Sam Querrey advances to second round at French Open
PARIS (AP) -- Sam Querrey says he won Sunday at the French Open because he didn't care if he lost.
The highest-ranked American on the men's tour credited a more positive attitude for a first-round victory over Lukas Lacko of Slovakia 6-3, 6-4, 6-4. Merely by winning a match, Querrey equaled his best showing ever at Roland Garros.
"I just focused on my attitude out here today and played the best match I've played all year on any surface," he said.
Ranked 20th, Querrey came into the tournament with a 1-3 record during the clay-court season. He decided to try a different mental approach against Lacko.
"I felt no pressure," he said. "I went out there with the attitude that I don't care if I lose. I just wanted to make good decisions and be positive."
Has he tried that approach at other tournaments?
"No," he said. "But I'm going to now."
Americans have endured some dismal days in recent years at the French Open - and Sunday brought losses for four U.S. players, including an ailing Venus Williams - but there were some wins as the year's second major tennis championship began.

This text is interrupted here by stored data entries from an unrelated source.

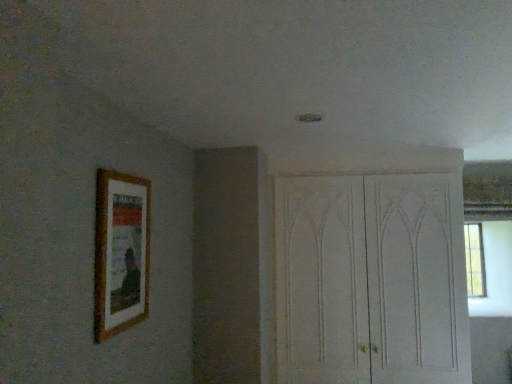 Question: Can you confirm if wooden picture frame at left is bigger than white wood dresser at right?

Choices:
 (A) no
 (B) yes

Answer: (A)

Question: From the image's perspective, is wooden picture frame at left over white wood dresser at right?

Choices:
 (A) yes
 (B) no

Answer: (A)

Question: Is wooden picture frame at left not within white wood dresser at right?

Choices:
 (A) yes
 (B) no

Answer: (A)

Question: Is wooden picture frame at left oriented away from white wood dresser at right?

Choices:
 (A) yes
 (B) no

Answer: (B)

Question: From a real-world perspective, does wooden picture frame at left sit lower than white wood dresser at right?

Choices:
 (A) no
 (B) yes

Answer: (A)

Question: Is wooden picture frame at left at the left side of white wood dresser at right?

Choices:
 (A) yes
 (B) no

Answer: (A)

Question: Does white wood dresser at right have a lesser width compared to wooden picture frame at left?

Choices:
 (A) yes
 (B) no

Answer: (B)

Question: Is white wood dresser at right far from wooden picture frame at left?

Choices:
 (A) yes
 (B) no

Answer: (A)

Question: Can you confirm if white wood dresser at right is bigger than wooden picture frame at left?

Choices:
 (A) no
 (B) yes

Answer: (B)

Question: Is white wood dresser at right behind wooden picture frame at left?

Choices:
 (A) no
 (B) yes

Answer: (B)

Question: Does white wood dresser at right have a greater width compared to wooden picture frame at left?

Choices:
 (A) yes
 (B) no

Answer: (A)

Question: From the image's perspective, is white wood dresser at right located beneath wooden picture frame at left?

Choices:
 (A) yes
 (B) no

Answer: (A)

Question: Is white wood dresser at right wider or thinner than wooden picture frame at left?

Choices:
 (A) wide
 (B) thin

Answer: (A)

Top-ranked Serena Williams, Venus' younger sister, eased the sting of a first-round loss in 2012 by beating Anna Tatishvili of Georgia 6-0, 6-1. Mallory Burdette continued her ascent since leaving Stanford last year with a successful Roland Garros debut, beating Donna Vekic of Croatia 6-3, 6-4.

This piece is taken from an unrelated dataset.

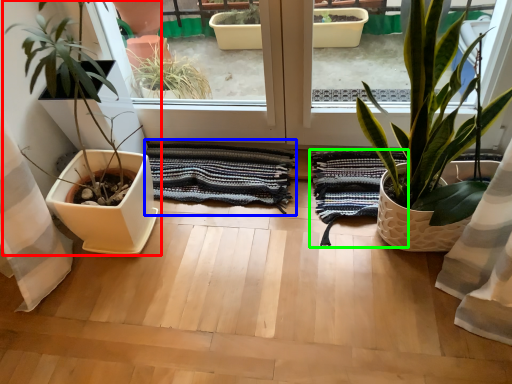 Question: Based on their relative distances, which object is nearer to houseplant (highlighted by a red box)? Choose from bath towel (highlighted by a blue box) and bath towel (highlighted by a green box).

Choices:
 (A) bath towel
 (B) bath towel

Answer: (A)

Shelby Rogers, who turned pro in 2009, also made her French Open debut and earned her first victory in a major event by beating Irena Pavlovic of France 6-3, 6-4. Rogers started the year 0-6 before earning a wild card to Roland Garros three weeks ago.
"It was really tough for a while," she said. "I wasn't a very happy person. But I kept grinding it out every day, and I knew something had to turn around eventually. Here I am - pretty much the highest point of my career."
Qualifier Grace Min, though, was beaten 4-6, 6-4, 7-5 by Galina Voskoboeva of Kazakhstan, and 30th-seeded Venus Williams couldn't set aside lower back pain that made it difficult to serve in a 7-6 (5), 6-7 (4), 6-4 loss to Urszula Radwanska of Poland.
In men's play, American qualifier Denis Kudla was eliminated by Jan Hajek of the Czech Republic 6-2, 5-7, 6-0, 6-4. James Blake, a 33-year-old playing at Roland Garros for the ninth time, won one scrambling exchange after hitting a shot between his legs with his back to the net, but lost to Viktor Troicki of Serbia 6-4, 6-2, 6-2.
"The difference between my best and now is consistency," Blake said. "I'm still trying to work on it. There are days it is good. Today wasn't one of my best days. Off days are exposed very quickly out here."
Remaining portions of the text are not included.